Content starts

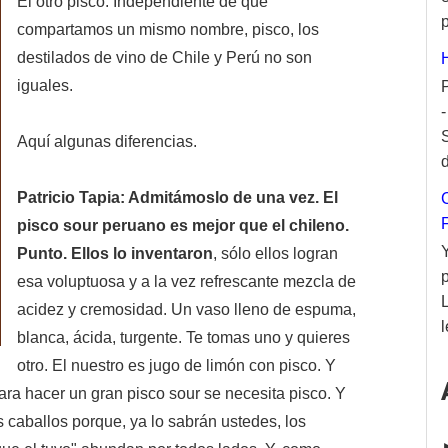
El otro pisco. Independiente de que
p
compartamos un mismo nombre, pisco, los
destilados de vino de Chile y Perú no son
iguales.
Aquí algunas diferencias.
d
Patricio Tapia: Admitámoslo de una vez. El
pisco sour peruano es mejor que el chileno.
Punto. Ellos lo inventaron
, sólo ellos logran
esa voluptuosa y a la vez refrescante mezcla de
acidez y cremosidad. Un vaso lleno de espuma,
l
blanca, ácida, turgente. Te tomas uno y quieres
otro. El nuestro es jugo de limón con pisco. Y
ara hacer un gran pisco sour se necesita pisco. Y
s caballos porque, ya lo sabrán ustedes, los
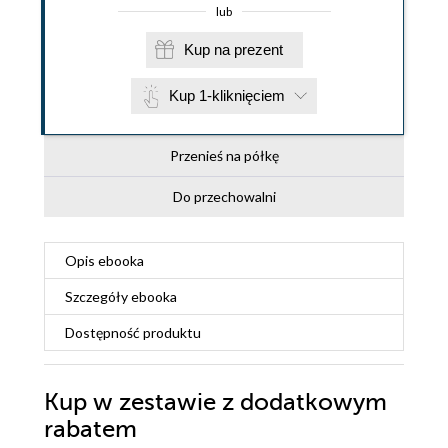
lub
Kup na prezent
Kup 1-kliknięciem
Przenieś na półkę
Do przechowalni
Opis
ebooka
Szczegóły
ebooka
Dostępność produktu
Kup w zestawie z dodatkowym
rabatem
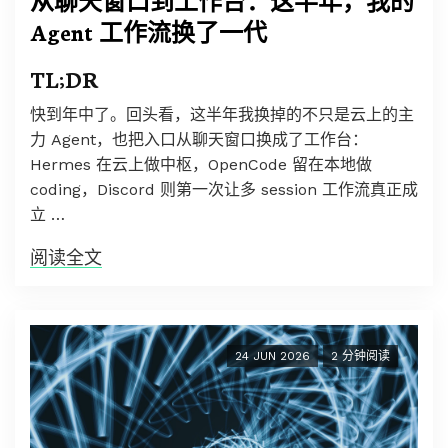
从聊天窗口到工作台：这半年，我的
Agent 工作流换了一代
TL;DR
快到年中了。回头看，这半年我换掉的不只是云上的主
力 Agent，也把入口从聊天窗口换成了工作台：
Hermes 在云上做中枢，OpenCode 留在本地做
coding，Discord 则第一次让多 session 工作流真正成
立 …
阅读全文
24 JUN 2026
2 分钟阅读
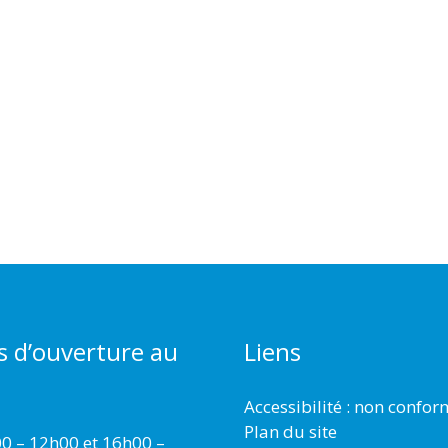
s d’ouverture au
Liens
Accessibilité : non confo
Plan du site
00 – 12h00 et 16h00 –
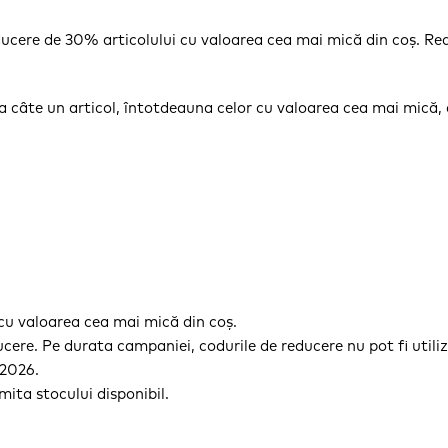
ducere de 30% articolului cu valoarea cea mai mică din coș. Re
a câte un articol, întotdeauna celor cu valoarea cea mai mică, 
cu valoarea cea mai mică din coș.
cere. Pe durata campaniei, codurile de reducere nu pot fi utiliz
 2026.
mita stocului disponibil.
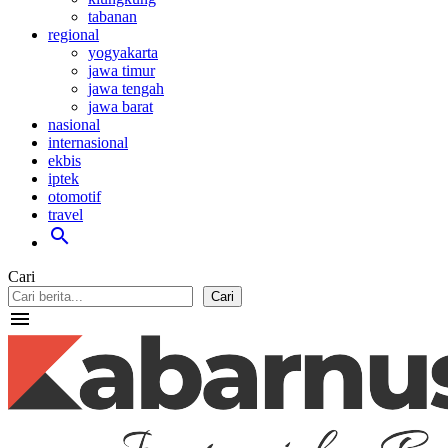
tabanan
regional
yogyakarta
jawa timur
jawa tengah
jawa barat
nasional
internasional
ekbis
iptek
otomotif
travel
search
Cari
Cari
menu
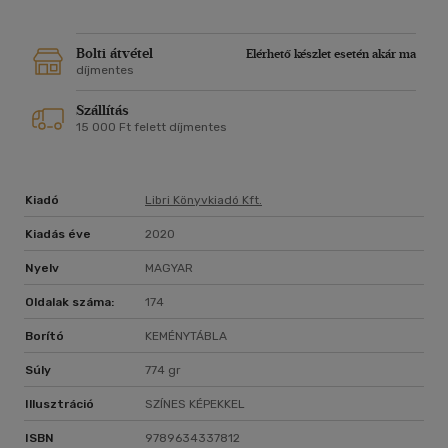
Bolti átvétel
Elérhető készlet esetén akár ma
díjmentes
Szállítás
15 000 Ft felett díjmentes
Kiadó
Libri Könyvkiadó Kft.
Kiadás éve
2020
Nyelv
MAGYAR
Oldalak száma:
174
Borító
KEMÉNYTÁBLA
Súly
774 gr
Illusztráció
SZÍNES KÉPEKKEL
ISBN
9789634337812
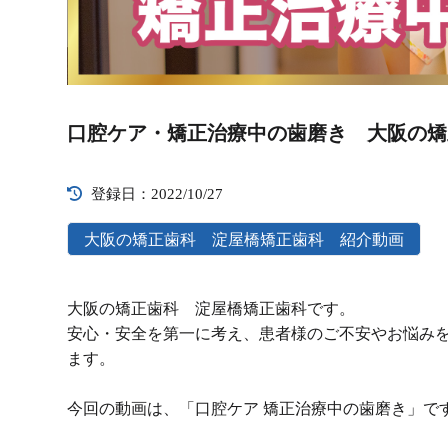
Video
Player
口腔ケア・矯正治療中の歯磨き 大阪の矯
登録日：2022/10/27
大阪の矯正歯科 淀屋橋矯正歯科 紹介動画
大阪の矯正歯科 淀屋橋矯正歯科です。
安心・安全を第一に考え、患者様のご不安やお悩み
ます。
今回の動画は、「口腔ケア 矯正治療中の歯磨き」で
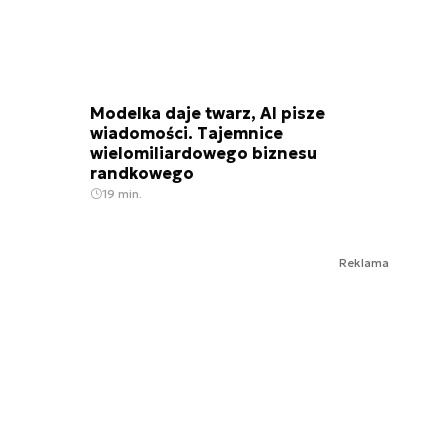
Modelka daje twarz, AI pisze
wiadomości. Tajemnice
wielomiliardowego biznesu
randkowego
19 min.
Reklama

Content ends

Description of the task
In the lines above, spot each one that contains the word "mică" and copy it.

Exercise result
ducere de 30% articolului cu valoarea cea mai mică din coș. Re
a câte un articol, întotdeauna celor cu valoarea cea mai mică, 
cu valoarea cea mai mică din coș.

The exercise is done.